───── Extracted material

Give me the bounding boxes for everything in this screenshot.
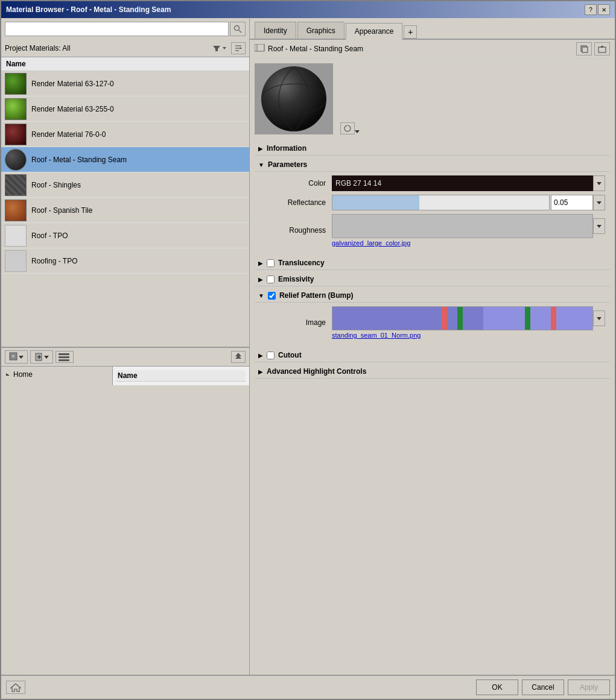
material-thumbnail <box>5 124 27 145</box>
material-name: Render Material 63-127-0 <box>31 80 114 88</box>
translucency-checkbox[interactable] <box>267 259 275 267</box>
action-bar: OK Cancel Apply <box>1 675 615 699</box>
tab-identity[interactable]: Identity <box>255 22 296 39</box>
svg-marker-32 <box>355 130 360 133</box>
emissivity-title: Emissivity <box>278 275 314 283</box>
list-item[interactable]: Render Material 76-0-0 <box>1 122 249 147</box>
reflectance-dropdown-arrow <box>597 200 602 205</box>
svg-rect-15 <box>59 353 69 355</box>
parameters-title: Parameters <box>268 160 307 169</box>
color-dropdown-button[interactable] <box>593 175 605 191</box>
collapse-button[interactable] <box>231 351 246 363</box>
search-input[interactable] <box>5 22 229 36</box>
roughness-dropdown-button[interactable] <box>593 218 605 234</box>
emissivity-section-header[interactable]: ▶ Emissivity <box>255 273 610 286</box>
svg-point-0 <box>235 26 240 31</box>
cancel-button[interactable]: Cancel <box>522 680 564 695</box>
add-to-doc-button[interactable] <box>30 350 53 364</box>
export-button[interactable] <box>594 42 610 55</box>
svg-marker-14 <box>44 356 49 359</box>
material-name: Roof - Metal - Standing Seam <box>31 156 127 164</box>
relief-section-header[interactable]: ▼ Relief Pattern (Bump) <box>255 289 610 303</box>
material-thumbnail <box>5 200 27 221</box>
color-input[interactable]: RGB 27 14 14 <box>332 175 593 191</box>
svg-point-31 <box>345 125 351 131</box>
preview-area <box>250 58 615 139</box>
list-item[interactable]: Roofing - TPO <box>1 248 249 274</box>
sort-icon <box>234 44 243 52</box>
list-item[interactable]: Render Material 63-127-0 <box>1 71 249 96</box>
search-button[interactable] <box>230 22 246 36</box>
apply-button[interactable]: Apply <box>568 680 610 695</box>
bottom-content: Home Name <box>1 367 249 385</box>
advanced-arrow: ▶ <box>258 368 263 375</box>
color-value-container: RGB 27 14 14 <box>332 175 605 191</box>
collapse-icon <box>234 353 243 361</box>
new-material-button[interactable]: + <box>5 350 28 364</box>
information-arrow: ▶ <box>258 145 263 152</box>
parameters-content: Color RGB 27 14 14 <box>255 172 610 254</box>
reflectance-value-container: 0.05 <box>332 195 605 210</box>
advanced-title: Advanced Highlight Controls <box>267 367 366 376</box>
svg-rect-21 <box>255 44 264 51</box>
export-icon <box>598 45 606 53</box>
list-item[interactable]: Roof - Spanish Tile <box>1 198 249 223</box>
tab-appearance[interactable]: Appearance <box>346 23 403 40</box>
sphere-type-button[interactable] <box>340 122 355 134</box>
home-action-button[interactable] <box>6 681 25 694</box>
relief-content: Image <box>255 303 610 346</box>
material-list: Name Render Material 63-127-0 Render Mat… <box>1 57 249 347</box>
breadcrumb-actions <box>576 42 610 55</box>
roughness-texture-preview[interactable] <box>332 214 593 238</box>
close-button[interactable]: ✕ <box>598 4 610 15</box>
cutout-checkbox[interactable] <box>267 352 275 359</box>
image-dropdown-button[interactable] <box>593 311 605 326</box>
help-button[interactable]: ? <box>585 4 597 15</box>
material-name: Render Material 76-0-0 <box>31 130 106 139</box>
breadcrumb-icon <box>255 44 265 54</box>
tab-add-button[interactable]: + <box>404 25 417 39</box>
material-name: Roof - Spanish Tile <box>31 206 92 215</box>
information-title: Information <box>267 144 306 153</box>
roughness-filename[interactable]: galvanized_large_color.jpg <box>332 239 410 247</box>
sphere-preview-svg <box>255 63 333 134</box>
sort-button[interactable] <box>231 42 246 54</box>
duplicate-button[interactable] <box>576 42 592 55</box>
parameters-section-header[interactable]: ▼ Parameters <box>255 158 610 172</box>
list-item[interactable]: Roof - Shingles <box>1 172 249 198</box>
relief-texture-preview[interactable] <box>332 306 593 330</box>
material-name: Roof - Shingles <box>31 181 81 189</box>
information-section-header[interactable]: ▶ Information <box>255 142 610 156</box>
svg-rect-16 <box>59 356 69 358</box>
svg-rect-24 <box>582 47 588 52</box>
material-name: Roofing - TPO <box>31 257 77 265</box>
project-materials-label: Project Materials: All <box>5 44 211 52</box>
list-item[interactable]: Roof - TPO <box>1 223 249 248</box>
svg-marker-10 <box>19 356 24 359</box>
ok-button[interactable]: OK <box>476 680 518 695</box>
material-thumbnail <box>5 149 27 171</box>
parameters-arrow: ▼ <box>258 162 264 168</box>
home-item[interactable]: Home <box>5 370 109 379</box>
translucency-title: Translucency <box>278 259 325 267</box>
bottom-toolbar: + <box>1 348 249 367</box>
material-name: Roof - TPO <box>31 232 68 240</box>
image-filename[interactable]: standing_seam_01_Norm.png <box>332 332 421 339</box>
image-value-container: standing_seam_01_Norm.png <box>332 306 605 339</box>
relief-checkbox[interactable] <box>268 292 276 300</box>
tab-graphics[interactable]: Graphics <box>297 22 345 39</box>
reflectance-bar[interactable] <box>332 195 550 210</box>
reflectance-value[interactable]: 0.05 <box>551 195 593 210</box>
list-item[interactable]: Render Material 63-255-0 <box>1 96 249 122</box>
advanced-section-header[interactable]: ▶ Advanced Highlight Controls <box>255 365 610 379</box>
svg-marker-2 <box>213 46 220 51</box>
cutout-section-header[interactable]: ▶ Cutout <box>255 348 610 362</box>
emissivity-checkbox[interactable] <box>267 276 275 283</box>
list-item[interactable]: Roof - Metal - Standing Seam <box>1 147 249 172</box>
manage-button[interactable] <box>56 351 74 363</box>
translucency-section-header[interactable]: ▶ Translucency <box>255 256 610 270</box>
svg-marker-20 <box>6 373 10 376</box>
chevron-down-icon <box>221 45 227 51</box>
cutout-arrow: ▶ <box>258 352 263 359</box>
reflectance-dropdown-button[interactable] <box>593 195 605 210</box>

──────────

**Your task**
The expected response is every entry above, repeated exactly, pictures removed.

**Answer space**
Give me the bounding boxes for everything in this screenshot.
material-thumbnail <box>5 124 27 145</box>
material-name: Render Material 63-127-0 <box>31 80 114 88</box>
translucency-checkbox[interactable] <box>267 259 275 267</box>
action-bar: OK Cancel Apply <box>1 675 615 699</box>
tab-identity[interactable]: Identity <box>255 22 296 39</box>
svg-marker-32 <box>355 130 360 133</box>
emissivity-title: Emissivity <box>278 275 314 283</box>
list-item[interactable]: Render Material 76-0-0 <box>1 122 249 147</box>
reflectance-dropdown-arrow <box>597 200 602 205</box>
svg-rect-15 <box>59 353 69 355</box>
parameters-title: Parameters <box>268 160 307 169</box>
color-dropdown-button[interactable] <box>593 175 605 191</box>
collapse-button[interactable] <box>231 351 246 363</box>
search-input[interactable] <box>5 22 229 36</box>
roughness-dropdown-button[interactable] <box>593 218 605 234</box>
emissivity-section-header[interactable]: ▶ Emissivity <box>255 273 610 286</box>
svg-point-0 <box>235 26 240 31</box>
cancel-button[interactable]: Cancel <box>522 680 564 695</box>
add-to-doc-button[interactable] <box>30 350 53 364</box>
export-button[interactable] <box>594 42 610 55</box>
svg-marker-14 <box>44 356 49 359</box>
material-name: Roof - Metal - Standing Seam <box>31 156 127 164</box>
relief-section-header[interactable]: ▼ Relief Pattern (Bump) <box>255 289 610 303</box>
material-thumbnail <box>5 200 27 221</box>
color-input[interactable]: RGB 27 14 14 <box>332 175 593 191</box>
svg-point-31 <box>345 125 351 131</box>
preview-area <box>250 58 615 139</box>
list-item[interactable]: Roofing - TPO <box>1 248 249 274</box>
sort-icon <box>234 44 243 52</box>
list-item[interactable]: Render Material 63-127-0 <box>1 71 249 96</box>
search-button[interactable] <box>230 22 246 36</box>
apply-button[interactable]: Apply <box>568 680 610 695</box>
bottom-content: Home Name <box>1 367 249 385</box>
advanced-arrow: ▶ <box>258 368 263 375</box>
color-value-container: RGB 27 14 14 <box>332 175 605 191</box>
collapse-icon <box>234 353 243 361</box>
new-material-button[interactable]: + <box>5 350 28 364</box>
information-arrow: ▶ <box>258 145 263 152</box>
parameters-content: Color RGB 27 14 14 <box>255 172 610 254</box>
reflectance-value-container: 0.05 <box>332 195 605 210</box>
advanced-title: Advanced Highlight Controls <box>267 367 366 376</box>
svg-rect-21 <box>255 44 264 51</box>
export-icon <box>598 45 606 53</box>
list-item[interactable]: Roof - Spanish Tile <box>1 198 249 223</box>
tab-appearance[interactable]: Appearance <box>346 23 403 40</box>
sphere-type-button[interactable] <box>340 122 355 134</box>
home-action-button[interactable] <box>6 681 25 694</box>
relief-content: Image <box>255 303 610 346</box>
material-list: Name Render Material 63-127-0 Render Mat… <box>1 57 249 347</box>
breadcrumb-actions <box>576 42 610 55</box>
roughness-texture-preview[interactable] <box>332 214 593 238</box>
close-button[interactable]: ✕ <box>598 4 610 15</box>
cutout-checkbox[interactable] <box>267 352 275 359</box>
image-dropdown-button[interactable] <box>593 311 605 326</box>
help-button[interactable]: ? <box>585 4 597 15</box>
material-name: Render Material 76-0-0 <box>31 130 106 139</box>
breadcrumb-icon <box>255 44 265 54</box>
tab-add-button[interactable]: + <box>404 25 417 39</box>
material-name: Roof - Spanish Tile <box>31 206 92 215</box>
information-title: Information <box>267 144 306 153</box>
roughness-filename[interactable]: galvanized_large_color.jpg <box>332 239 410 247</box>
sphere-preview-svg <box>255 63 333 134</box>
sort-button[interactable] <box>231 42 246 54</box>
duplicate-button[interactable] <box>576 42 592 55</box>
parameters-section-header[interactable]: ▼ Parameters <box>255 158 610 172</box>
list-item[interactable]: Roof - Shingles <box>1 172 249 198</box>
relief-texture-preview[interactable] <box>332 306 593 330</box>
material-name: Roof - Shingles <box>31 181 81 189</box>
information-section-header[interactable]: ▶ Information <box>255 142 610 156</box>
svg-rect-16 <box>59 356 69 358</box>
svg-rect-24 <box>582 47 588 52</box>
material-name: Roofing - TPO <box>31 257 77 265</box>
project-materials-label: Project Materials: All <box>5 44 211 52</box>
list-item[interactable]: Roof - TPO <box>1 223 249 248</box>
svg-marker-10 <box>19 356 24 359</box>
ok-button[interactable]: OK <box>476 680 518 695</box>
material-thumbnail <box>5 149 27 171</box>
parameters-arrow: ▼ <box>258 162 264 168</box>
home-item[interactable]: Home <box>5 370 109 379</box>
translucency-title: Translucency <box>278 259 325 267</box>
bottom-toolbar: + <box>1 348 249 367</box>
material-name: Roof - TPO <box>31 232 68 240</box>
image-filename[interactable]: standing_seam_01_Norm.png <box>332 332 421 339</box>
image-value-container: standing_seam_01_Norm.png <box>332 306 605 339</box>
relief-checkbox[interactable] <box>268 292 276 300</box>
tab-graphics[interactable]: Graphics <box>297 22 345 39</box>
reflectance-bar[interactable] <box>332 195 550 210</box>
reflectance-value[interactable]: 0.05 <box>551 195 593 210</box>
list-item[interactable]: Render Material 63-255-0 <box>1 96 249 122</box>
advanced-section-header[interactable]: ▶ Advanced Highlight Controls <box>255 365 610 379</box>
svg-marker-2 <box>213 46 220 51</box>
cutout-section-header[interactable]: ▶ Cutout <box>255 348 610 362</box>
emissivity-checkbox[interactable] <box>267 276 275 283</box>
list-item[interactable]: Roof - Metal - Standing Seam <box>1 147 249 172</box>
manage-button[interactable] <box>56 351 74 363</box>
translucency-section-header[interactable]: ▶ Translucency <box>255 256 610 270</box>
svg-marker-20 <box>6 373 10 376</box>
chevron-down-icon <box>221 45 227 51</box>
cutout-arrow: ▶ <box>258 352 263 359</box>
reflectance-dropdown-button[interactable] <box>593 195 605 210</box>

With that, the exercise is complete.